**DATA FOR REVIEW**
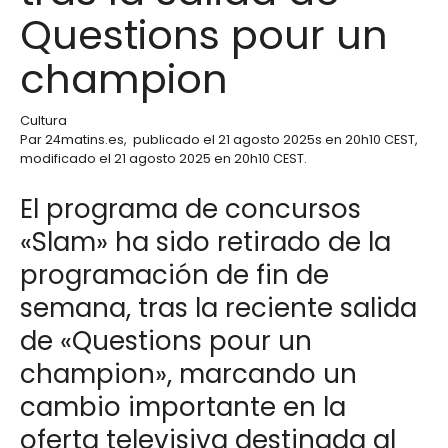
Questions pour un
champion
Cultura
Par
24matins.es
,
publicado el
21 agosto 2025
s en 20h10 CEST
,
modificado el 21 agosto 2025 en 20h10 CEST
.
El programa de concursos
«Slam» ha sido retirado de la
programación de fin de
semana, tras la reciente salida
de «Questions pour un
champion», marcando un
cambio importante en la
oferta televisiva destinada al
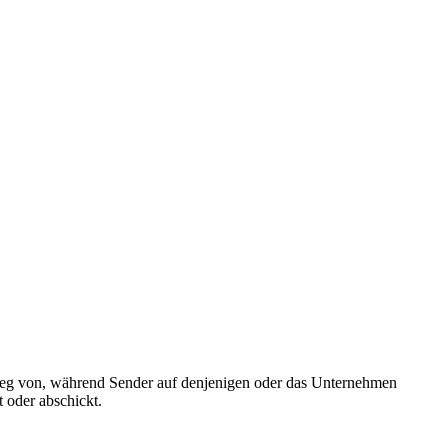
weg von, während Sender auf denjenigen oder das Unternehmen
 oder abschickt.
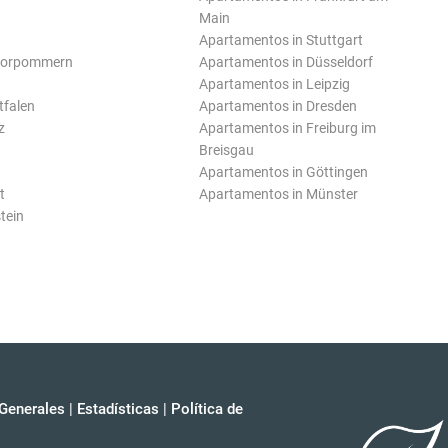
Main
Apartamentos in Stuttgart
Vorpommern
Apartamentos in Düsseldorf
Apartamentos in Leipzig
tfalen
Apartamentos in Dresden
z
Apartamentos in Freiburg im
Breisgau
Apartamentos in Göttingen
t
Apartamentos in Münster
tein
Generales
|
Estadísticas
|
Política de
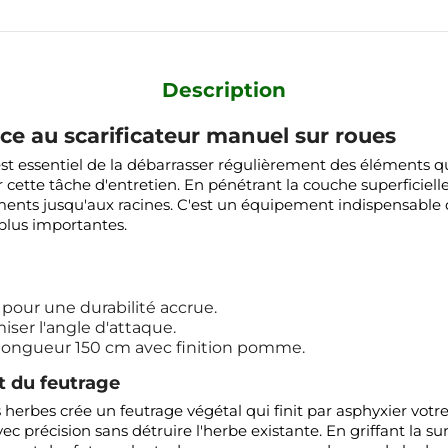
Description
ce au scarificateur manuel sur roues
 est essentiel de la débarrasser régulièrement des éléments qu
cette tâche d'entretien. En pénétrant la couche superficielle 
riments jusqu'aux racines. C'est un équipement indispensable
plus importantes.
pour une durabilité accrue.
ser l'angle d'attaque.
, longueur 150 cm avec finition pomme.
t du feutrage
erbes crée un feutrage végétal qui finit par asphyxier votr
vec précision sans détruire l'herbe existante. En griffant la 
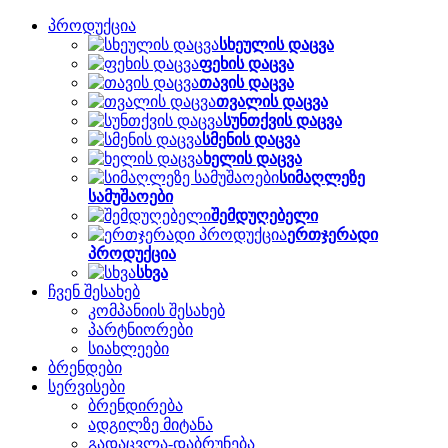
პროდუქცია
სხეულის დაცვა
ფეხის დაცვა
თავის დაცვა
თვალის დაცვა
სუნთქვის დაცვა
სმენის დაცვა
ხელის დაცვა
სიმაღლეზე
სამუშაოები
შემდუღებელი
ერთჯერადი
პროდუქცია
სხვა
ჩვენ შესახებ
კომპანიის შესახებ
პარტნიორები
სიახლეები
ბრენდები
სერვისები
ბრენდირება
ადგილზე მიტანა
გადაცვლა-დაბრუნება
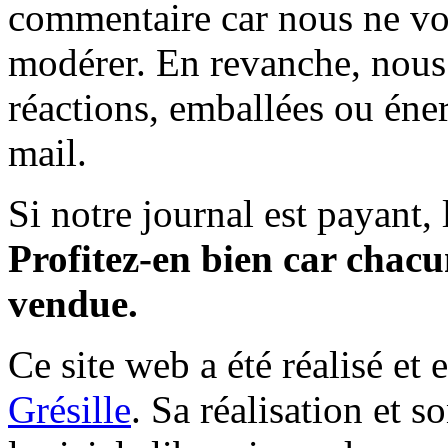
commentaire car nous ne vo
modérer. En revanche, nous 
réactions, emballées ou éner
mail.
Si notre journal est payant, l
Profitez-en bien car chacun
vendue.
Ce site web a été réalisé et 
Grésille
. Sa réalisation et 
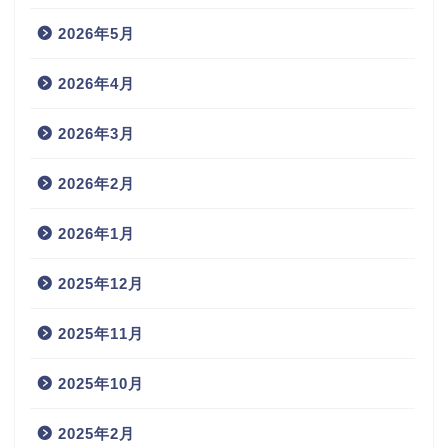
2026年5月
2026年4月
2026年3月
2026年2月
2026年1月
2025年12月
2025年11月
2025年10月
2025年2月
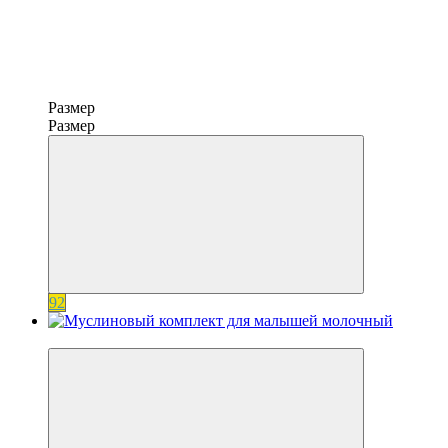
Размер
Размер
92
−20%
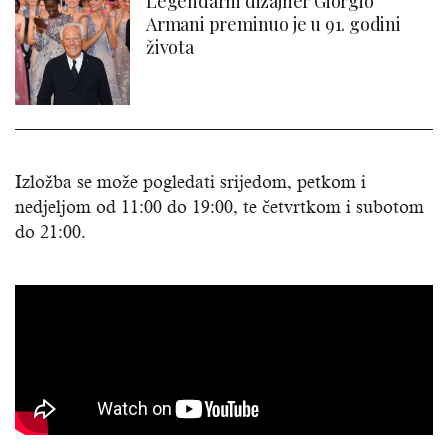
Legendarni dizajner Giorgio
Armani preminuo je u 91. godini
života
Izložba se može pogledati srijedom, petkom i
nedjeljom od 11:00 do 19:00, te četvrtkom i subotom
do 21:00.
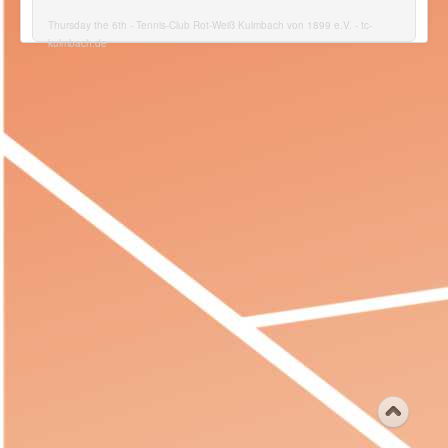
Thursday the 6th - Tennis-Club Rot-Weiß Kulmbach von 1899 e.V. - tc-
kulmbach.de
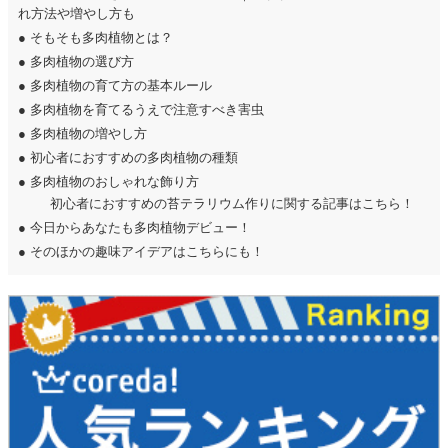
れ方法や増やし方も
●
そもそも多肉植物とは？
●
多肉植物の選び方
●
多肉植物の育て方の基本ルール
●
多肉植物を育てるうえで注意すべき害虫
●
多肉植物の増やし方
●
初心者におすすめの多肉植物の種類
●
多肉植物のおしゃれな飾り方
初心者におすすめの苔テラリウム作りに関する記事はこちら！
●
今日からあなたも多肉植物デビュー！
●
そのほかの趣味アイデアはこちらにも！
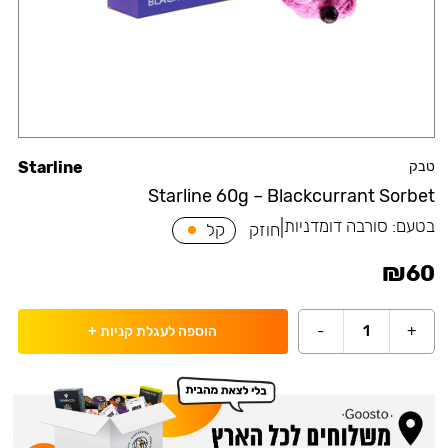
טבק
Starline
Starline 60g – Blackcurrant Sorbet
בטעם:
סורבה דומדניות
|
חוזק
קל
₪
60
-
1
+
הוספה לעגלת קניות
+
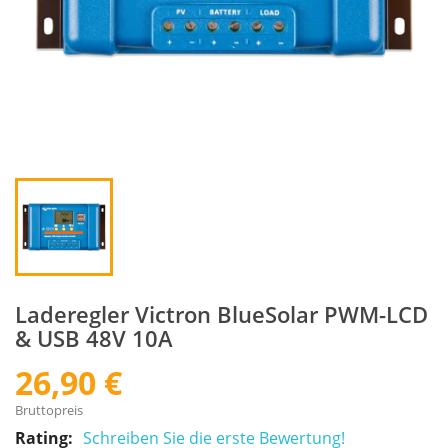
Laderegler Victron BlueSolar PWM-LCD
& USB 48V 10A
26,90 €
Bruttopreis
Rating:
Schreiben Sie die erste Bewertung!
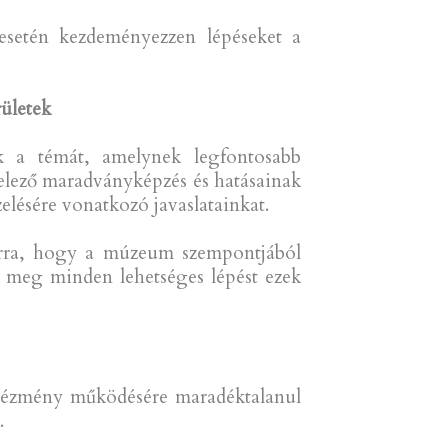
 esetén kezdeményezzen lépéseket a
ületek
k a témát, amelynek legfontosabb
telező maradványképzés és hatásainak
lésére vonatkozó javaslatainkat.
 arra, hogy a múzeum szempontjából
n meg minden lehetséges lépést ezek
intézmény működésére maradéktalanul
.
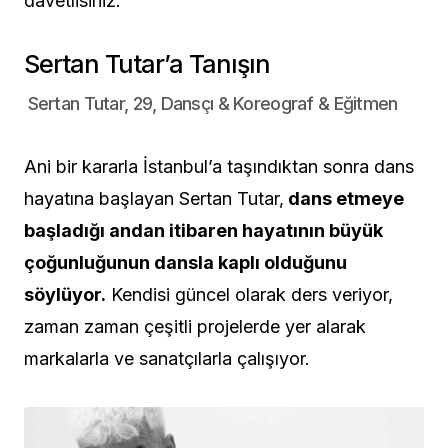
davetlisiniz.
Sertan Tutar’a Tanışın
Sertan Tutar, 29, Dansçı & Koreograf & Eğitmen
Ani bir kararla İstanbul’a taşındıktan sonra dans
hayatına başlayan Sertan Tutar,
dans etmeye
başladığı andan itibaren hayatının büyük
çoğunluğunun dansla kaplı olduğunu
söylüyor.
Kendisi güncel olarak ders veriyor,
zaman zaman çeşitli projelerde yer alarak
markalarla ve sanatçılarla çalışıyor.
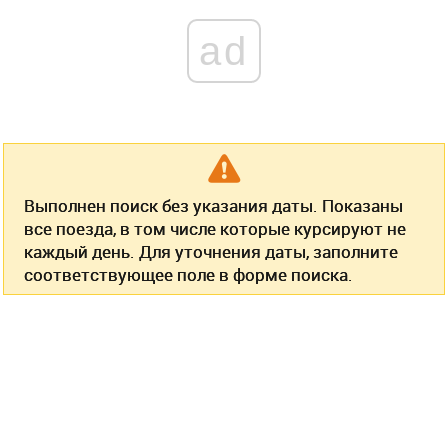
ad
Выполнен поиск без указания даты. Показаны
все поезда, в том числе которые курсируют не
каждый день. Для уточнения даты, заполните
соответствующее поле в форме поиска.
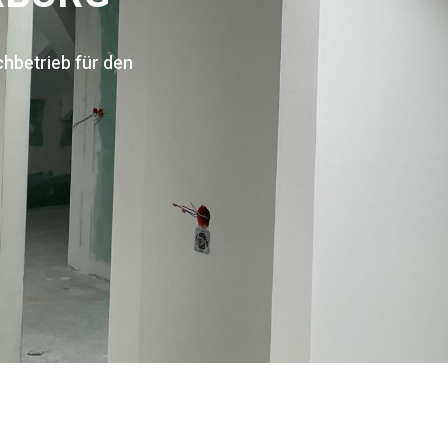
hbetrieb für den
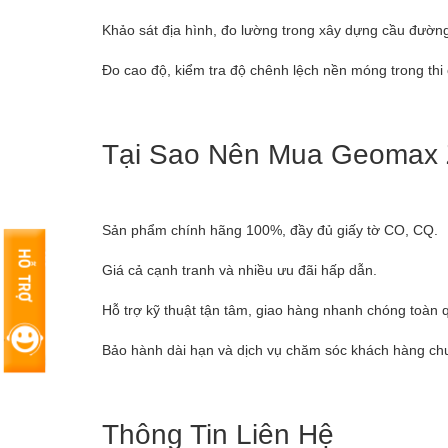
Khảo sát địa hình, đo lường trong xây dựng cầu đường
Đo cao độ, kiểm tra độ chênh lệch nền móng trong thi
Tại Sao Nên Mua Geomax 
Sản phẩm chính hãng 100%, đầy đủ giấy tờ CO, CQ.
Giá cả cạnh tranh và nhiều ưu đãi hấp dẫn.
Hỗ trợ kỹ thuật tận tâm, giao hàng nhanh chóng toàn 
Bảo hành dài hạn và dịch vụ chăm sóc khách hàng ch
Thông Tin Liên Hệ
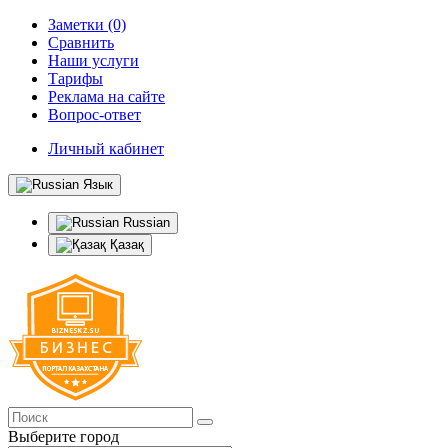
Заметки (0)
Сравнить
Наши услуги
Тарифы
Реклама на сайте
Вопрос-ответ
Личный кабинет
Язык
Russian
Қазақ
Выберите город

**ASSIGNMENT**
Copy each line in the entries above where the word "даты" shows up.

**RESPONSE**
Выполнен поиск без указания даты. Показаны
каждый день. Для уточнения даты, заполните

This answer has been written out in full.